• [Work item] Search the records for the string "préjudice", then copy each line that has it.

Start of Data listing

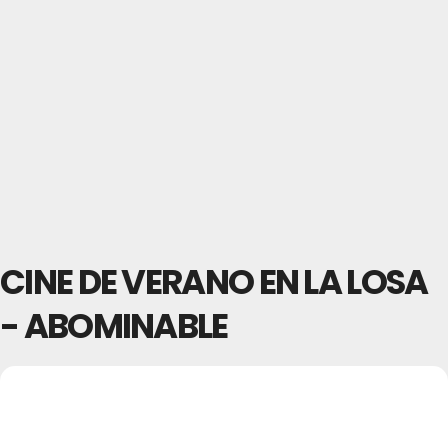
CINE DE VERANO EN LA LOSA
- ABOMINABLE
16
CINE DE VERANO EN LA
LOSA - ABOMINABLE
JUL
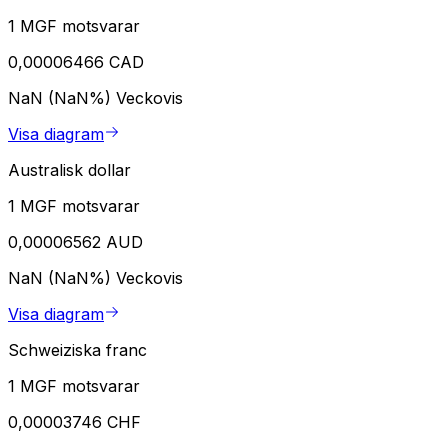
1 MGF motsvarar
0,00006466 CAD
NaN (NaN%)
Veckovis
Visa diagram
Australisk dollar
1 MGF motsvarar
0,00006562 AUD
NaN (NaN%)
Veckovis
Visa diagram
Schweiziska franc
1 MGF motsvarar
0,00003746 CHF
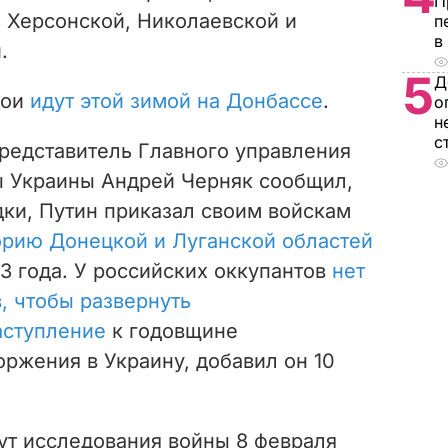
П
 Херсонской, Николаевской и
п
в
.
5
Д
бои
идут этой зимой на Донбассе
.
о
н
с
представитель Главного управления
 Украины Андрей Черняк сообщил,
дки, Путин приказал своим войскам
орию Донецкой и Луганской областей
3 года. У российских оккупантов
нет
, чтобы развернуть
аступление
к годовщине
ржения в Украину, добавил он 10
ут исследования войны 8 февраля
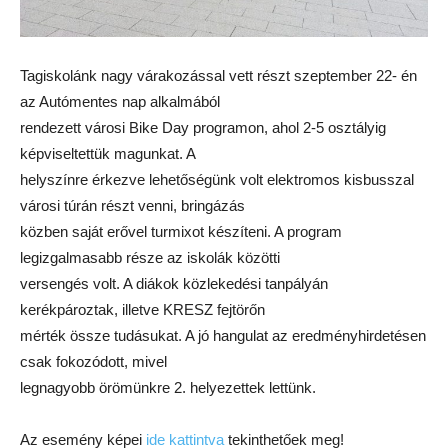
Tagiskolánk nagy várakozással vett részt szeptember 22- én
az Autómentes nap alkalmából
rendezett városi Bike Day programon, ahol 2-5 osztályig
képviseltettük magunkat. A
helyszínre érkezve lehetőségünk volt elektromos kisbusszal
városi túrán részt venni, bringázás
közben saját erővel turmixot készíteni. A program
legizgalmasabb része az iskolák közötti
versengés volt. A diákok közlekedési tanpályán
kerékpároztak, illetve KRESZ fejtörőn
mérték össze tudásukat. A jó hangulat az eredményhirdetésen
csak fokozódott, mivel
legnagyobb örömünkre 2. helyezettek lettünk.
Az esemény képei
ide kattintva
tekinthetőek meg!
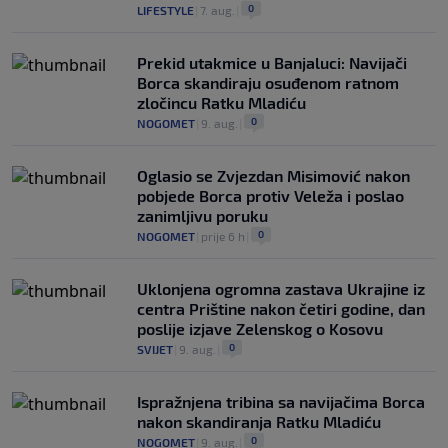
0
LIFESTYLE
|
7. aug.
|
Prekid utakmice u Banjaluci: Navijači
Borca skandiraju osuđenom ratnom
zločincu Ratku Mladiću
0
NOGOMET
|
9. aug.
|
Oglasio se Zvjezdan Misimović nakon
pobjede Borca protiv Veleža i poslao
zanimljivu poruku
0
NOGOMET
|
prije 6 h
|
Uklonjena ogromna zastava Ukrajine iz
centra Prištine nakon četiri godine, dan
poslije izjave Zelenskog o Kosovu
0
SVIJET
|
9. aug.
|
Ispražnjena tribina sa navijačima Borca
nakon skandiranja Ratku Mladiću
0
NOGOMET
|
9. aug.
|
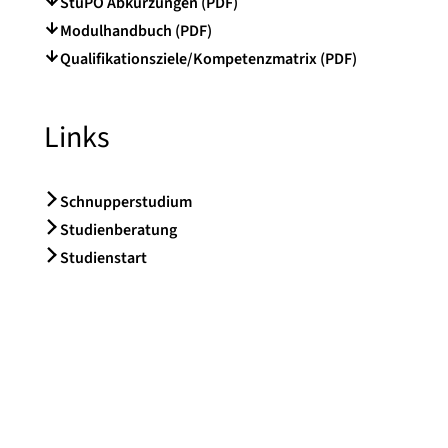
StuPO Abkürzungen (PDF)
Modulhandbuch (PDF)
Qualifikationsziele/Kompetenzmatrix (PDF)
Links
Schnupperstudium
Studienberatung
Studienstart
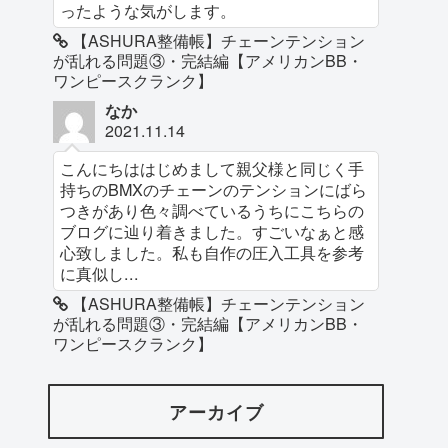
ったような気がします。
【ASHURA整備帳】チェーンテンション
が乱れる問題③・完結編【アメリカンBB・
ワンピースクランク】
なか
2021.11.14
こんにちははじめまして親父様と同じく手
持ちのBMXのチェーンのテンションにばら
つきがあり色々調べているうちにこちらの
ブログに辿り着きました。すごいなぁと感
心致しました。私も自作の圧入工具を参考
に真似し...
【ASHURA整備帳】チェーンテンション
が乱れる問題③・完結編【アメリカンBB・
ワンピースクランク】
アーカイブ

End of Data listing
Start of Data listing

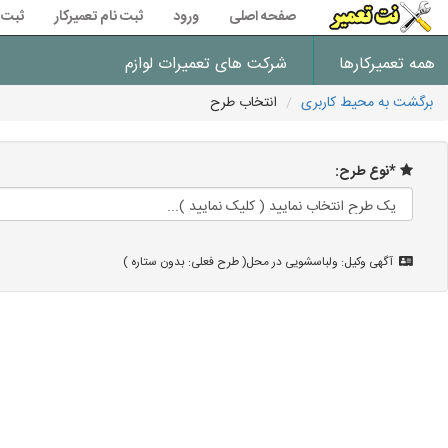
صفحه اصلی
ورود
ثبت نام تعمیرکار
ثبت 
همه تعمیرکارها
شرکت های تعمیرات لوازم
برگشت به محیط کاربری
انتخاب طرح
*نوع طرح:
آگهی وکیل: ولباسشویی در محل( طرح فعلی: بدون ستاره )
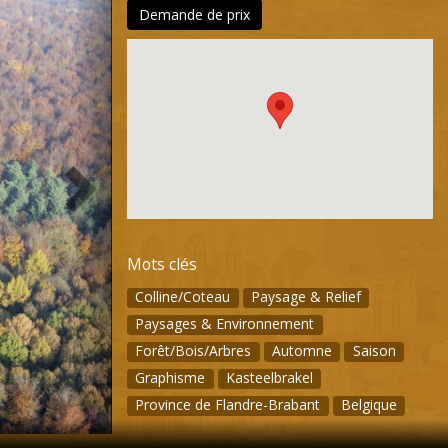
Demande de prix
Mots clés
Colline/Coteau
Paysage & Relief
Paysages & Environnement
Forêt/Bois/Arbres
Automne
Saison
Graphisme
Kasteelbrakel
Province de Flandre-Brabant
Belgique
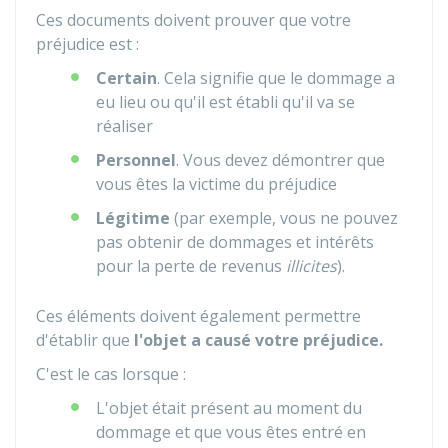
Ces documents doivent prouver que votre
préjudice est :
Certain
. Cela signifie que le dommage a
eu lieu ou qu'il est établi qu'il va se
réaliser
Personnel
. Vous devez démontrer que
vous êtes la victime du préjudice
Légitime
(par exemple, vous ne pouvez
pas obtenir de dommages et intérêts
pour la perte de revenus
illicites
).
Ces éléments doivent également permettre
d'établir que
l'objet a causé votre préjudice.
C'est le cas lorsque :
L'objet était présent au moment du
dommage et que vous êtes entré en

End of Data listing

• [Result for this task]
préjudice est :
vous êtes la victime du préjudice
l'objet a causé votre préjudice.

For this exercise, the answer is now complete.